Zane paced to the end of the walkway and back. “Look. All we have is one kid’s word against another’s. We searched the house and came up empty. But I want to send him to county anyway. We can use the marijuana possession and his history as cause.”
Carly bristled. “You can’t be serious. You want to lock him up for possession of less than an ounce of pot? It’s a misdemeanor. That’s hardly worth sending him to jail, Zane.”
He held up a hand. “Hear me out.”
She closed her mouth and crossed her arms. Kids didn’t have the same rights as adults in the legal systems, but law enforcement was supposed to keep the best interests of the child in mind.
“The kid who says he bought drugs from Russ is well liked. Russ isn’t. The Rollinses are a solid, churchgoing family. Beverly Rollins sings in the choir. Peter is an honor student. He’ll get a public opinion pass for one bad decision. Not Russ. He’s been in trouble before. And whether he’s guilty or not, people are going to blame him as an extension of his father’s crimes. Folks will be angry, and angry people are prone to stupid acts in volatile situations. Throw Russ’s temper into the mix, and it’s a bad situation all the way around.”
Carly knew Zane was right, but Russ wouldn’t understand. His emotional state was already precarious. “He has a right to be presumed innocent. It’s not fair.”
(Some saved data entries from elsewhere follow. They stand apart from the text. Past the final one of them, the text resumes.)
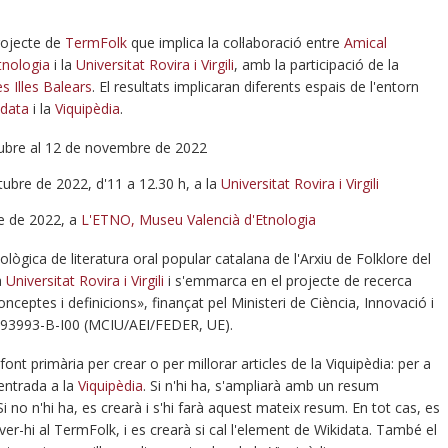
rojecte de
TermFolk
que implica la col·laboració entre
Amical
tnologia
i la
Universitat Rovira i Virgili
, amb la participació de la
es Illes Balears
. El resultats implicaran diferents espais de l'entorn
idata
i la
Viquipèdia
.
ctubre al 12 de novembre de 2022
ubre de 2022, d'11 a 12.30 h, a la
Universitat Rovira i Virgili
e de 2022, a
L'ETNO, Museu Valencià d'Etnologia
ògica de literatura oral popular catalana de l'Arxiu de Folklore del
a
Universitat Rovira i Virgili
i s'emmarca en el projecte de recerca
nceptes i definicions», finançat pel Ministeri de Ciència, Innovació i
093993-B-I00 (MCIU/AEI/FEDER, UE).
font primària per crear o per millorar articles de la Viquipèdia: per a
'entrada a la
Viquipèdia
. Si n'hi ha, s'ampliarà amb un resum
i no n'hi ha, es crearà i s'hi farà aquest mateix resum. En tot cas, es
ver-hi al TermFolk, i es crearà si cal l'element de Wikidata. També el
“I know it isn’t. Something is going on around here, and we don’t have a good handle on it yet. Loretta isn’t around to provide supervision. Russ spends a lot of time alone. Beverly Rollins is in a coma. Her chances are iffy. And someone local is making and distributing a dangerous drug. For now, guilty or innocent, the boy is
probably safer in juvenile detention.”
“It’s a crappy place, Zane, full of kids who are actually violent and dangerous.”
“I know.”
She gave in. “Okay. I’ll call ahead and recommend a psychological assessment based on the recent traumatic death of his father. That should give you a couple of days. But you’ll have to charge him or let him go.”
“I know. Friday is a holiday. That might buy us some time.”
Carly agreed with a short nod.
“You know he could be guilty, right, Carly?” Zane asked quietly. “His dad was bad news. He was raised in a violent home. Russ and Loretta need money. Maybe he thought he’d sell off his dad’s stash and help out.”
But Carly couldn’t see it. “I believe him. I think he wants to be the polar opposite of his father, but he doesn’t know how.”
Zane’s doubtful eyes weren’t convinced. “I’m pretty sure he was lying about being alone. Makes me wonder what he was really up to.”
Damn.
“Where is Peter?” Carly couldn’t imagine being a teen, screwing up, and possibly getting your mother killed in the process.
“Peter is at the juvenile detention center on a forty-eight-hour suicide watch. He freaked out after admitting to buying the drug that might kill his mother. I have no idea what the judge will do with him.”
“The poor kid.” Carly sighed. “I can’t imagine what he’s going through.”
Her gut told her Russ was innocent, but was that just wishful thinking on her part? Why would Peter lie about getting the drugs from Russ? Why would Russ lie about where he’d been at the time of the drug buy?
She pressed her fingers to her temples. Teenagers were so damned hard to figure out. Impulsive and illogical behavior was their normal.
Seth was always telling her she was a dreamer, that most of these troubled teens were hopeless. She didn’t want to believe that. But if Russ was guilty of selling his father’s drugs, that meant there were more of them somewhere, and Russ knew where they were hidden. Even if he didn’t know, someone might think he did. That alone could put him in danger.